She was the cool one. The one who wasn’t bothered by what people or the rest of the family thought. She had the perfect make-up I wished I had, the expensive taste I would like to afford, the style I wanted, the piercings I didn’t have the liver to bear the pain,the length of weave I craved, the skin tone I envied. She attended the ‘parties’, went to the ‘places’, lived life like she was young ..and yes she was young. Let’s say I sort of looked up to her. People said things… that she had gone wild, that she had to much freedom and her mother should have not let her be far from her at a young age. I didn’t see it that way, I saw it has given the freedom to be your true self. Right to expression. ” Don’t be like her” ” You were raised better” “People look up to you”. So they talked… I admired in secret.

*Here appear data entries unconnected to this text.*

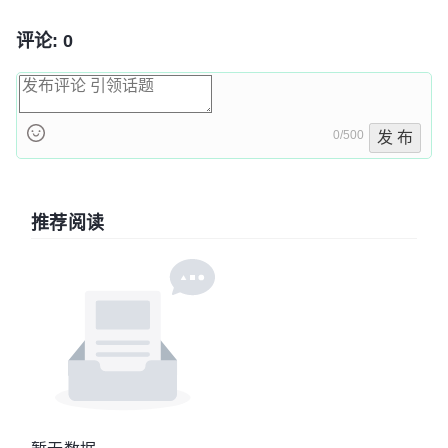
评论: 0
0/500
发 布
推荐阅读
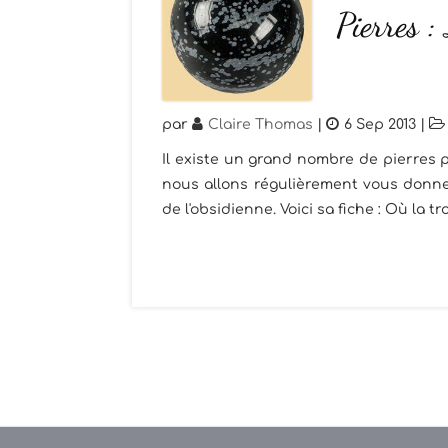
Pierres :
par
Claire Thomas
|
6 Sep 2013
|
Il existe un grand nombre de pierres p
nous allons régulièrement vous donner
de l'obsidienne. Voici sa fiche : Où la t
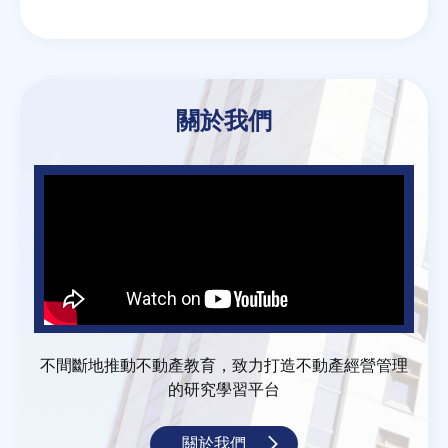
Email
Twitter
Facebook
Line
WeChat
關於我們
不間斷地推動不動產教育，致力打造不動產經營管理
的研究學習平台
關於我們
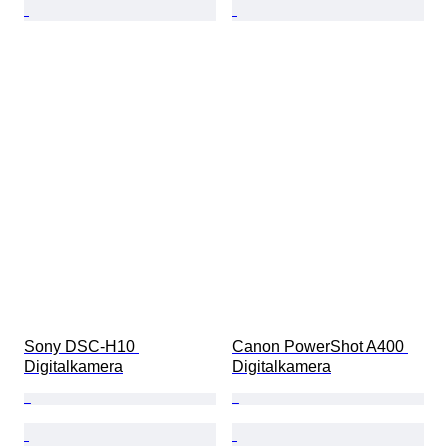
Sony DSC-H10 
Canon PowerShot A400 
Digitalkamera
Digitalkamera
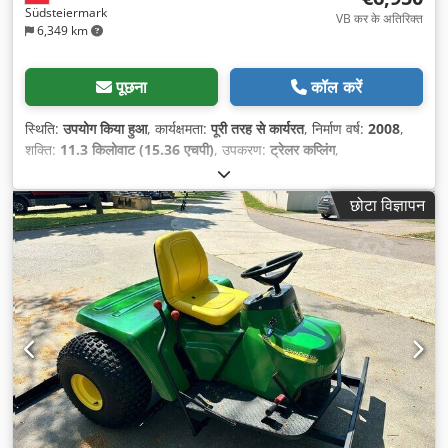
Südsteiermark
VB कर के अतिरिक्त
6,349 km
पूछना
कॉल करें
स्थिति:
उपयोग किया हुआ
, कार्यक्षमता:
पूरी तरह से कार्यरत
, निर्माण वर्ष:
2008
,
शक्ति:
11.3 किलोवाट (15.36 एचपी)
, उपकरण:
ट्रेलर कप्लिंग
,
छोटा विज्ञापन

I was the boring one. Went to school, got good grades. Never attended parties, the longest weave I ever had was 18 inches which my mother felt was too long. I never got to do exciting things, doubt I ever had a wild ‘adventure’. I was the one who stayed at home to babysit, watch series and wish I was living the life I saw on television. I practically never left my house. It was school-church-cousin’s house-back to the house. Did eveything the family said… I would go to school, graduate, get a job, get married, have children, have a 9-5 job and retire when I’m old and babysit my grand-children. Like it was always written in a book and no matter my hidden wild streak, that was how my life could end up.

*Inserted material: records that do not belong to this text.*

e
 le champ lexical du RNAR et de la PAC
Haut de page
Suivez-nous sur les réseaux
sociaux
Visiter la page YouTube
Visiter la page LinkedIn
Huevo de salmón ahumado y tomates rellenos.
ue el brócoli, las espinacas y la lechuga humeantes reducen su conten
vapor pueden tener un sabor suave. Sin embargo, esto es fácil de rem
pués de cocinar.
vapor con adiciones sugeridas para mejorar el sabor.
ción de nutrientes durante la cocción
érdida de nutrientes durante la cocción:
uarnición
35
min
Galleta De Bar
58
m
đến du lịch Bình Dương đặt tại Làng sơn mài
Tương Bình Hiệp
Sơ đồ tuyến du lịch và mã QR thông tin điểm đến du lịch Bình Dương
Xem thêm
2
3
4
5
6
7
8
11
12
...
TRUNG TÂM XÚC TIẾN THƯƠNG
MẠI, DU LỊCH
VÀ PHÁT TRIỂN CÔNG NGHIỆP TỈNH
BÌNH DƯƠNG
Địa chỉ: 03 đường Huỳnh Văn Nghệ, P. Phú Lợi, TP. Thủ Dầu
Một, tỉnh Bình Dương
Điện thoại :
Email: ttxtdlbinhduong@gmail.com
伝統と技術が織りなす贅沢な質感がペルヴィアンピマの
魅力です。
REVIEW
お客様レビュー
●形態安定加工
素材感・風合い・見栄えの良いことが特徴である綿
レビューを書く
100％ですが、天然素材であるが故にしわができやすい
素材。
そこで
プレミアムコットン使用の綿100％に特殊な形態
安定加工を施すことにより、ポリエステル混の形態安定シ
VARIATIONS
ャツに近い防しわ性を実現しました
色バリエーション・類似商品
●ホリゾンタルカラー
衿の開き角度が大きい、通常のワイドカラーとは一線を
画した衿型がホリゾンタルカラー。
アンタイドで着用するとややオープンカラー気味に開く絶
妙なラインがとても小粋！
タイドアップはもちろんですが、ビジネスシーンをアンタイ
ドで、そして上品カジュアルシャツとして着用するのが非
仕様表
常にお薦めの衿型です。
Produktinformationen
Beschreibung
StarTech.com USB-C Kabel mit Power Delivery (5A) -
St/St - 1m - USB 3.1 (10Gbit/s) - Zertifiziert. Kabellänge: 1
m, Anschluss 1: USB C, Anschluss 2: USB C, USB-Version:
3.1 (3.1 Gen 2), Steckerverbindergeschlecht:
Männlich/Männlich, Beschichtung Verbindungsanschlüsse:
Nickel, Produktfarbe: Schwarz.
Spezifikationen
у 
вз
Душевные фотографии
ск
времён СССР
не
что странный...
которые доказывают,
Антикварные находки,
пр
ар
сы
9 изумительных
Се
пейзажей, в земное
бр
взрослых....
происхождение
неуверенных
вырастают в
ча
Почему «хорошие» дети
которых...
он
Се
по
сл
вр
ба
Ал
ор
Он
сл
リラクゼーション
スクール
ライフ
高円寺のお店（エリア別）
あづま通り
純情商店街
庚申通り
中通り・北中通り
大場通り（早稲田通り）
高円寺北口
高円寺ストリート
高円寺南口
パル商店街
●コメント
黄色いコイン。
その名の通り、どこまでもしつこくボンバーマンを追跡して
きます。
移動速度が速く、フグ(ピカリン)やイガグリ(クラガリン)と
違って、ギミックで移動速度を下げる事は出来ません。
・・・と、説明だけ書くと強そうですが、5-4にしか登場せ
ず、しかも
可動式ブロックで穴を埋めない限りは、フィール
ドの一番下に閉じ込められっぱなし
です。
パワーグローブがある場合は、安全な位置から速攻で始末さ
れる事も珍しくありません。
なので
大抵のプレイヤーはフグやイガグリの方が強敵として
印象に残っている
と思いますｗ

Sometimes I wonder if after the parties were over, hair packed into a bun, make-up wiped off, expensive clothes replaced with an over sized tee…if she felt the way I feel. Confused..not sure what she wanted in life anymore, if she sometimes wanted to run away, start all over again, close her eyes and wake up in a different place…or not even waking up again. Most of all, if she felt lonely even though surrounded by people. If she felt like screaming and being angry at everything and everyone. Does she ask herself the ‘what if’ questions? Does she have regrets? Actions or thoughts she will like to take back? Did she have this one boy she really liked but things just didn’t work out? Does he still call her up and they talk for hours like they were still together? Does she let her mind wander at night or let the emotions flow out and cry? Does she search for peace… because I do.
Feelings of helplessness with no idea of what is going on. Running away from what she doesn’t know but can’t face. Hiding from the truth…because I do.
I still admire her though. And I wonder what it will feel like to walk in her shoes, but I have a feeling walking in her stilettos would feel like walking in my flats.